**The problem:** A single figure is the whole answer: the number of lines in the entries that contain "Ultra".

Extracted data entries
□ □ □
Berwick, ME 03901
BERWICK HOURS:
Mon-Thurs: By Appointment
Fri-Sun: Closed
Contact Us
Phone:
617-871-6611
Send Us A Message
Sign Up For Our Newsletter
□ □ □
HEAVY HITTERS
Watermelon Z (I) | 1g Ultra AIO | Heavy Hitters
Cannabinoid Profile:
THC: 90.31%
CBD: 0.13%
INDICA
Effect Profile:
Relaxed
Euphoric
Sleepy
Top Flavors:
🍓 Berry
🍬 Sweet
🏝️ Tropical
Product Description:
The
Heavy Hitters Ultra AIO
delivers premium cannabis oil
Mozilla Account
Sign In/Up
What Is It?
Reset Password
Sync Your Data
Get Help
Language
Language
□ □ □
**Task output:** 2